O lado negativo para a jogabilidade é que o excesso de efeitos acontecendo simultaneamente na tela é tanta, que pode causar uma certa confusão inicial, tornando necessário um tempo de adaptação até que a “linguagem visual” do jogo se torne mais clara.
A interface também segue essa estética vibrante, com animações chamativas em quase todas as telas, seja ao selecionar heróis ou abrir um novo menu. A organização dos ícones lembra bastante títulos mobile — e faz sentido, considerando as origens da NetEase nesse mercado —, mas sem o excesso de informação que poderia torná-la poluída. O problema fica por conta da navegação via controle, pois utiliza um cursor virtual para acessar certas opções, tornando o processo menos prático.
No quesito técnico, Marvel Rivals utiliza a Unreal Engine 5, garantindo belos efeitos de iluminação e sombras. Porém, a fama de ser um motor pesado se mantém, e a otimização feita pela NetEase deixa a desejar. Como resultado, o jogo exige máquinas potentes para rodar com estabildiade.
Mesmo em configurações mais modestas, Marvel Rivals apresenta travamentos frequentes, chegando a fechar abruptamente sem explicação. Nas primeiras semanas, tive tanta dificuldade com crashes que, muitas vezes, bastava andar um pouco fora da base para o jogo encerrar sozinho. Aos poucos, fui ajustando as configurações e pesquisando soluções, e hoje esse problema acontece com menos frequência.

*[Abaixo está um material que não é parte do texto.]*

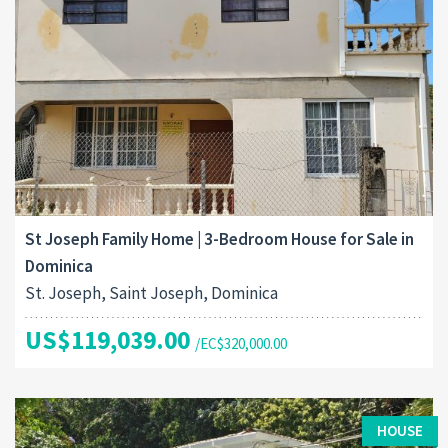
St Joseph Family Home | 3-Bedroom House for Sale in
Dominica
St. Joseph, Saint Joseph, Dominica
US$119,039.00
/EC$320,000.00
HOUSE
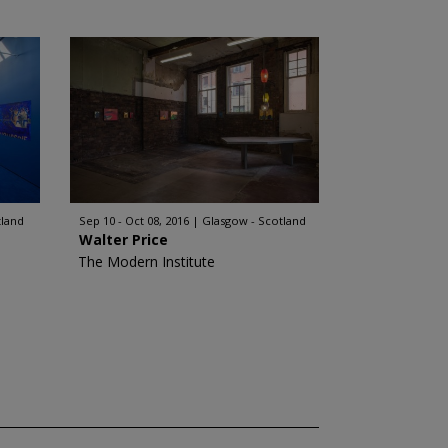
tland
Sep 10 - Oct 08, 2016
Glasgow - Scotland
Walter Price
The Modern Institute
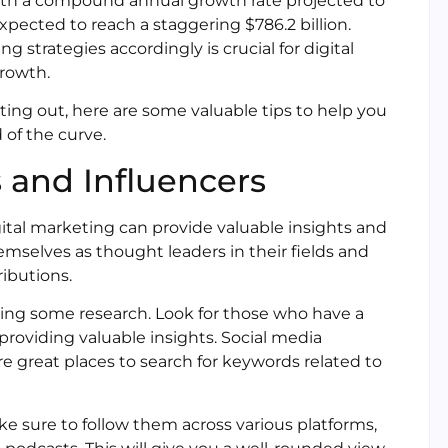
with a compound annual growth rate projected to
expected to reach a staggering $786.2 billion.
strategies accordingly is crucial for digital
rowth.
ing out, here are some valuable tips to help you
 of the curve.
 and Influencers
gital marketing can provide valuable insights and
emselves as thought leaders in their fields and
ributions.
 doing some research. Look for those who have a
providing valuable insights. Social media
re great places to search for keywords related to
ke sure to follow them across various platforms,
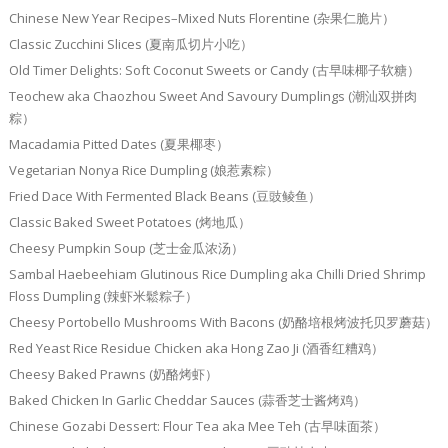
Chinese New Year Recipes–Mixed Nuts Florentine (杂果仁脆片）
Classic Zucchini Slices (夏南瓜切片小吃）
Old Timer Delights: Soft Coconut Sweets or Candy (古早味椰子软糖）
Teochew aka Chaozhou Sweet And Savoury Dumplings (潮汕双拼肉
粽）
Macadamia Pitted Dates (夏果椰枣）
Vegetarian Nonya Rice Dumpling (娘惹素粽）
Fried Dace With Fermented Black Beans (豆豉鲮鱼）
Classic Baked Sweet Potatoes (烤地瓜）
Cheesy Pumpkin Soup (芝士金瓜浓汤）
Sambal Haebeehiam Glutinous Rice Dumpling aka Chilli Dried Shrimp
Floss Dumpling (辣虾米鬆粽子）
Cheesy Portobello Mushrooms With Bacons (奶酪培根烤波托贝罗蘑菇）
Red Yeast Rice Residue Chicken aka Hong Zao Ji (酒香红糟鸡）
Cheesy Baked Prawns (奶酪烤虾）
Baked Chicken In Garlic Cheddar Sauces (蒜香芝士酱烤鸡）
Chinese Gozabi Dessert: Flour Tea aka Mee Teh (古早味面茶）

Uma dica importante: jogue em um SSD. Testei Marvel Rivals em uma outra máquina com HDD, e os tempos de carregamento são absurdamente longos, a ponto de travar nos 99% de progresso. É estranho ver um free-to-play com requisitos tão pesados, já que esse tipo de jogo normalmente busca alcançar um público amplo.
No aspecto sonoro, a trilha cumpre seu papel como um bom acompanhamento, sem se destacar muito. As dublagens em inglês e japonês são excelentes, com direito a interações entre personagens, como era de se esperar. Já os efeitos sonoros poderiam ser mais impactantes, algo que tem sido um ponto de debate entre jogadores que não sentiram um feedback satisfatório nos combates.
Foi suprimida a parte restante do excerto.